Differential Diagnosis (DD)
Malaria6
a) Demam
- Pada infeksi malaria, demam secara periodik berhubungan dengan waktu pecahnya
sejumlah skizon matang dan keluarnya merozoit yang masuk dalam aliran darah
(sporulasi). Pada malaria vivaks dan ovale (tersiana) skizon setiap brood (kelompok)
menjadi matang setiap 48 jam sehingga periode demamnya bersifat tersian, pada
malaria kuartana yang disebabkan oleh plasmodium malariae, hal ini terjadi dalam 72
jam sehingga demamnya bersifat kuartana.
- Serangan demam malaria biasanya dimulai dengan gejala prodromal yaitu lesu, sakit
kepala, tidak nafsu makan, kadang-kadang disertai dengan mual dan muntah.
- Serangan demam yang khas terdiri atas beberapa stadium :
1. Stadium menggigil : dimulai dengan perasaan dingin sekali, sehingga
menggigil. Nadinya cepat, tetapi lemah, bibir dan jari-jari tangannya menjadi
biru, kulitnya kering dan pucat. Kadang-kadang disertai dengan muntah.

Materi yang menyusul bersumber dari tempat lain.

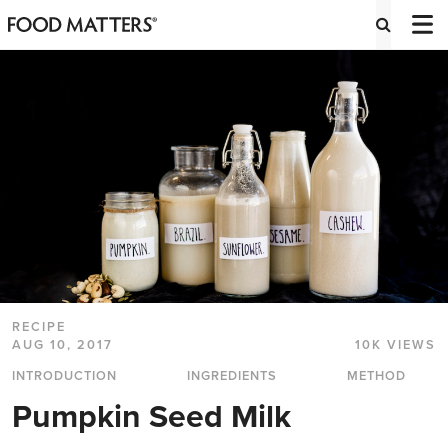
RECIPE
AUG 10, 2017
10K VIEWS
INTRODUCTION
INGREDIENTS
METHOD
Pumpkin Seed Milk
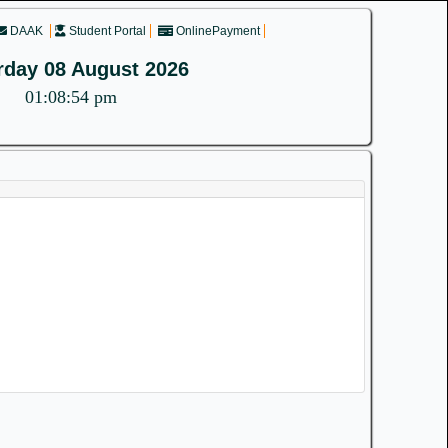
DAAK
Student Portal
OnlinePayment
rday 08 August 2026
01:08:54 pm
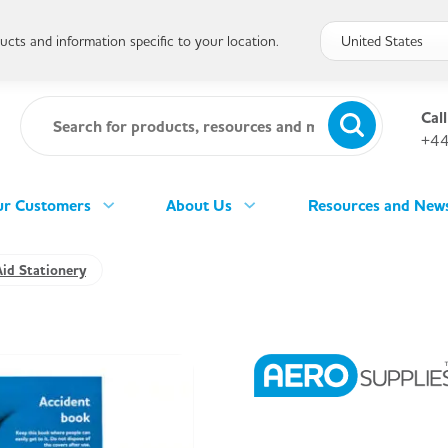
cts and information specific to your location.
Call
+44
r Customers
About Us
Resources and New
Aid Stationery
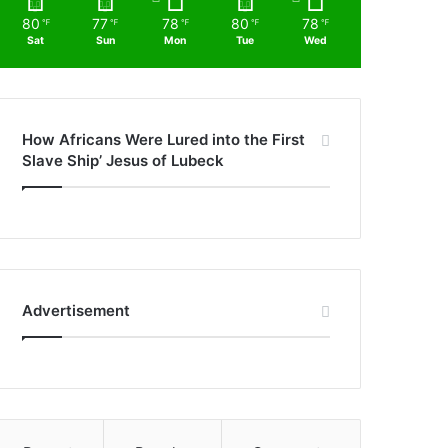
80
77
78
80
78
℉
℉
℉
℉
℉
Sat
Sun
Mon
Tue
Wed
How Africans Were Lured into the First
Slave Ship’ Jesus of Lubeck
Advertisement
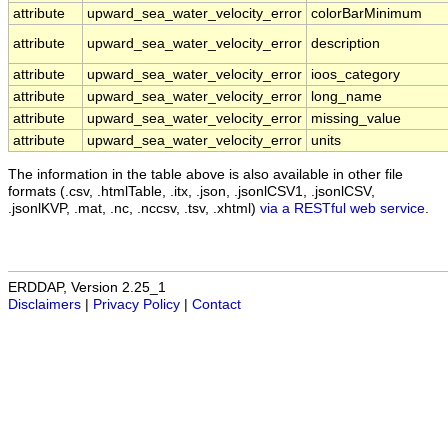
attribute
upward_sea_water_velocity_error
colorBarMinimum
attribute
upward_sea_water_velocity_error
description
attribute
upward_sea_water_velocity_error
ioos_category
attribute
upward_sea_water_velocity_error
long_name
attribute
upward_sea_water_velocity_error
missing_value
attribute
upward_sea_water_velocity_error
units
The information in the table above is also available in other file
formats (.csv, .htmlTable, .itx, .json, .jsonlCSV1, .jsonlCSV,
.jsonlKVP, .mat, .nc, .nccsv, .tsv, .xhtml)
via a RESTful web service
.
ERDDAP, Version 2.25_1
Disclaimers
|
Privacy Policy
|
Contact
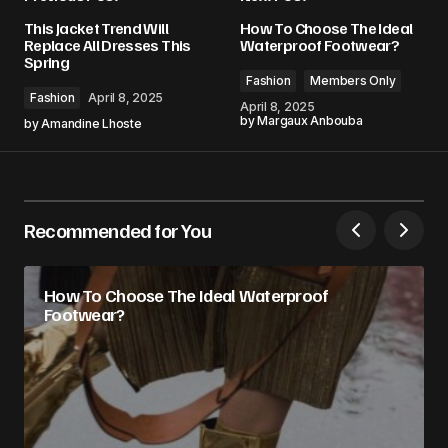
This Jacket Trend Will
How To Choose The Ideal
Replace All Dresses This
Waterproof Footwear?
Spring
Fashion
Members Only
Fashion
April 8, 2025
April 8, 2025
by
Margaux Anbouba
by
Amandine Lhoste
Recommended for You
How To Choose The Ideal Waterproof
Footwear?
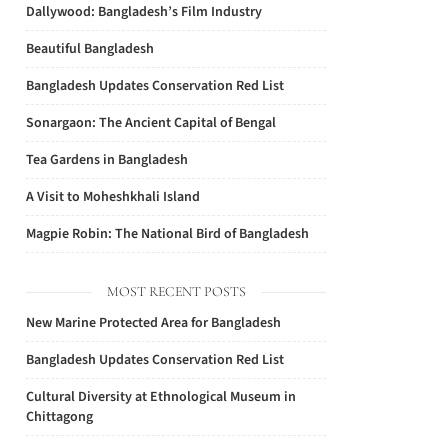
Dallywood: Bangladesh’s Film Industry
Beautiful Bangladesh
Bangladesh Updates Conservation Red List
Sonargaon: The Ancient Capital of Bengal
Tea Gardens in Bangladesh
A Visit to Moheshkhali Island
Magpie Robin: The National Bird of Bangladesh
MOST RECENT POSTS
New Marine Protected Area for Bangladesh
Bangladesh Updates Conservation Red List
Cultural Diversity at Ethnological Museum in
Chittagong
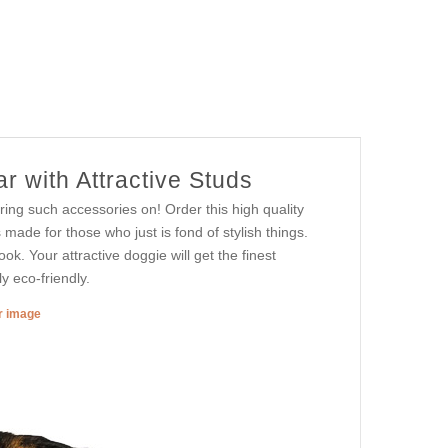
r with Attractive Studs
ing such accessories on! Order this high quality
made for those who just is fond of stylish things.
ook. Your attractive doggie will get the finest
y eco-friendly.
er image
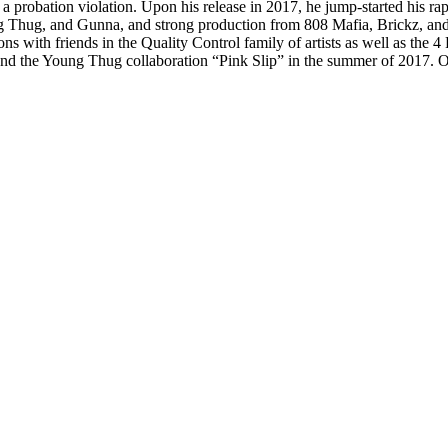
 a probation violation. Upon his release in 2017, he jump-started his rap
ng Thug, and Gunna, and strong production from 808 Mafia, Brickz, an
ns with friends in the Quality Control family of artists as well as the 4
nd the Young Thug collaboration “Pink Slip” in the summer of 2017. 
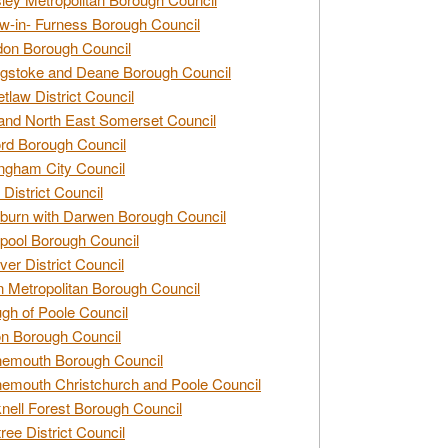
w-in- Furness Borough Council
don Borough Council
gstoke and Deane Borough Council
tlaw District Council
and North East Somerset Council
rd Borough Council
ngham City Council
 District Council
burn with Darwen Borough Council
pool Borough Council
ver District Council
n Metropolitan Borough Council
gh of Poole Council
n Borough Council
nemouth Borough Council
emouth Christchurch and Poole Council
nell Forest Borough Council
tree District Council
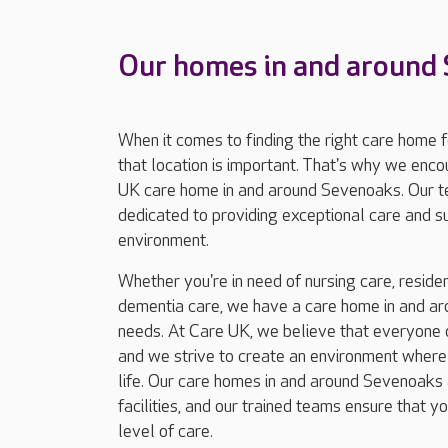
Our homes in and around
When it comes to finding the right care home 
that location is important. That's why we enc
UK care home in and around Sevenoaks. Our t
dedicated to providing exceptional care and 
environment.
Whether you're in need of nursing care, resident
dementia care, we have a care home in and ar
needs. At Care UK, we believe that everyone d
and we strive to create an environment where r
life. Our care homes in and around Sevenoaks 
facilities, and our trained teams ensure that y
level of care.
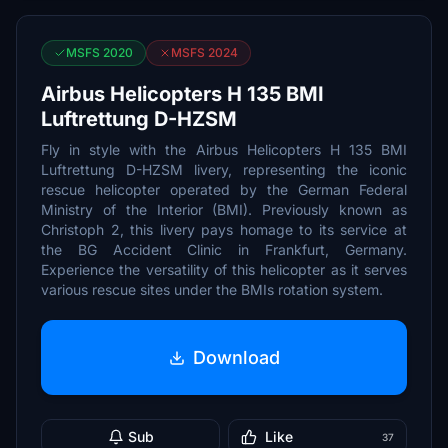
MSFS 2020
MSFS 2024
Airbus Helicopters H 135 BMI
Luftrettung D-HZSM
Fly in style with the Airbus Helicopters H 135 BMI
Luftrettung D-HZSM livery, representing the iconic
rescue helicopter operated by the German Federal
Ministry of the Interior (BMI). Previously known as
Christoph 2, this livery pays homage to its service at
the BG Accident Clinic in Frankfurt, Germany.
Experience the versatility of this helicopter as it serves
various rescue sites under the BMIs rotation system.
Download
Sub
Like
37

2. Stadium puncak demam : dimulai pada saat perasaan dingin sekali perlahan
berganti menjadi panas sekali. Muka menjadi merah kulit kering dan terasa
panas seperti terbakar, skit kepala makin hebat, biasanya ada mual dan
muntah, nadi penuh dan berdenyut makin keras. Perasaan haus sekali pada
saat suhu naik sampai 41°C (106°F) atau lebih. Stadium ini berlangsung
selama 2-6 jam.
3. Stadium berkeringat : dimulai dengan penderita berkeringat banyak sehingga
tempat tidurnya basah. Suhu turun dengan cepat, kadang-kadang sampai di
bawah ambang normal. Penderita biasanya dapat tidur nyenyak dan waktu
7
bangun, merasa lemah tetapi sehat. Stadium ini berlangsung 2 sampai 4 jam.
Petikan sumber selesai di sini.